Ceramic figures dating from 1700 to 1300 BCE from Paseo de la Amada, Mazatán, Chiapas on display at the Regional Museum of Tuxtla Gutierrez, Chiapas, Mexico
Ceramic figures dating from 1700 to 1300 BCE from Paseo de la Amada, Mazatán, Chiapas on display at the Regional Museum of Tuxtla Gutierrez, Chiapas, Mexico

Paso de la Amada

archaeological-sitemesoamericaolmecmokayamexicochiapasballgame
4 min read

Somewhere around 1400 BC, in what is now the Soconusco coast of Chiapas, Mexico, someone laid out a playing field eighty meters long and eight meters wide, flanked by parallel mounds with low benches. It was not placed in a ceremonial center, as later ballcourts would be, but next to elite residences. The Mesoamerican ballgame, which would obsess civilizations for the next three thousand years, had its earliest known court at a 50-hectare settlement called Paso de la Amada, a place whose Spanish name translates to the Beloved's Pass.

Before the Olmec Arrived

Paso de la Amada was occupied from roughly 1800 to 1000 BC during the Early Formative era, likely by the Mokaya, a pre-Olmec people who inhabited the fertile Soconusco region along the Gulf of Tehuantepec. The site sits in farmland between the modern town of Buenos Aires and the settlement of El Picudo. Jorge Fausto Ceja Tenorio discovered it in 1974 and began excavations. Later, archaeologists John E. Clark and Michael Blake turned their attention to the mounds, recognizing that their layered construction might reveal how Mesoamerican societies first developed social hierarchies. What they found at Paso de la Amada was the architectural record of a community transforming itself from a village of equals into a society with leaders.

A Game for the Elite

In 1995, archaeologists uncovered the ruins of a ballcourt structure dated to 1400 BC, making it the oldest known example in Mesoamerica. The court measures approximately 80 meters long and 8 meters wide, situated between two parallel mounds with benches 2.5 meters deep and 30 centimeters tall running along their length. What made the discovery especially revealing was the court's location: rather than occupying a public ceremonial precinct, it was associated with high-status residences. The ballgame, which later cultures would invest with profound religious and political meaning, began here as something more intimate. It was a sport for the privileged, played where the powerful lived. Archaeologists have described Paso de la Amada as providing 'the best evidence' for Olmec contacts in the Soconusco region.

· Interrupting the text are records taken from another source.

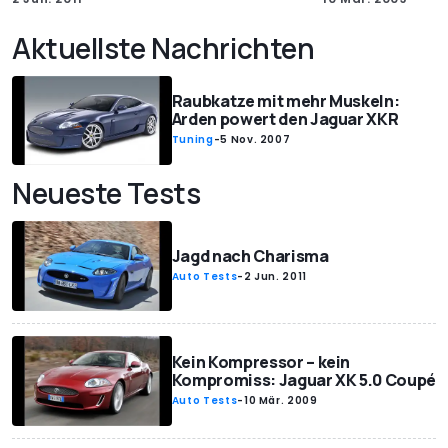
Aktuellste Nachrichten
Raubkatze mit mehr Muskeln:
Arden powert den Jaguar XKR
Tuning
-
5 Nov. 2007
Neueste Tests
Jagd nach Charisma
Auto Tests
-
2 Jun. 2011
Kein Kompressor – kein
Kompromiss: Jaguar XK 5.0 Coupé
Auto Tests
-
10 Mär. 2009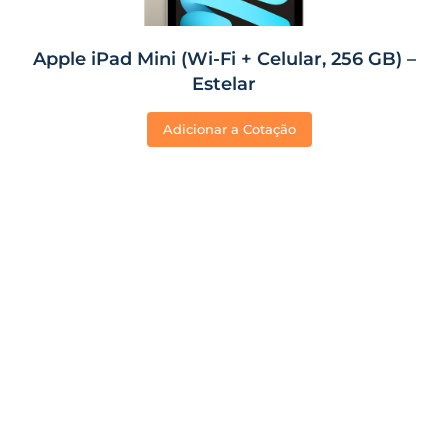
Apple iPad Mini (Wi-Fi + Celular, 256 GB) –
Estelar
Adicionar a Cotação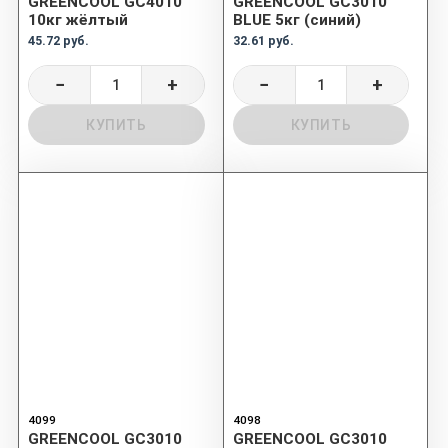
GREENCOOL GC4010
GREENCOOL GC3010
10кг жёлтый
BLUE 5кг (синий)
45.72 руб.
32.61 руб.
−
+
−
+
КУПИТЬ
КУПИТЬ
4099
4098
GREENCOOL GC3010
GREENCOOL GC3010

The Mound That Watched Power Concentrate

The largest structure at the site, Mound 6, reads like a time-lapse of political evolution. Six distinct building phases were stacked on top of one another, each telling a different story about who held power and how publicly they displayed it. The first structure was a large building at ground level, probably a communal meeting house where village men gathered. As the centuries passed, each successive rebuilding made the platform taller and the structure on top smaller. By the time structure two was built, the project required an estimated twenty people working for twenty-five days, a significant collective labor investment. But the building that all that labor supported was smaller than its predecessors, accommodating fewer people. The platform grew while the inner circle shrank. Someone was giving orders, and the architecture recorded that shift from community consensus to concentrated authority.

The Olmec Shadow

According to archaeologist Richard Diehl, Olmec merchants appeared in the Paso de la Amada area and their visits gradually reshaped the local social hierarchy in what Diehl described as the 'Olmec-ization' of the region. The influence was not just cultural but structural: Olmec contact accelerated the rise of nearby Canton Corralito as a regional center, eventually eclipsing Paso de la Amada itself. Excavations at the neighboring site of San Carlos helped explain many of Paso de la Amada's findings, suggesting a close relationship between the two communities. The site captures a specific and fleeting moment in Mesoamerican history: the transition from independent, pre-Olmec coastal societies to a world increasingly organized by the cultural gravity of Mesoamerica's first great civilization.

From the Air

Located at 14.877°N, 92.491°W on the Pacific coastal plain of Chiapas, Mexico, at near sea level elevation. The site is in flat agricultural farmland in the Mazatan area of the Soconusco region, near the Gulf of Tehuantepec. Nearest major airport is Tapachula International (MMTP). The terrain is low-lying and flat; the archaeological mounds are subtle from altitude. The volcano Tacana is visible to the north. Best viewed at lower altitudes where the mound groupings along the coastal plain become discernible.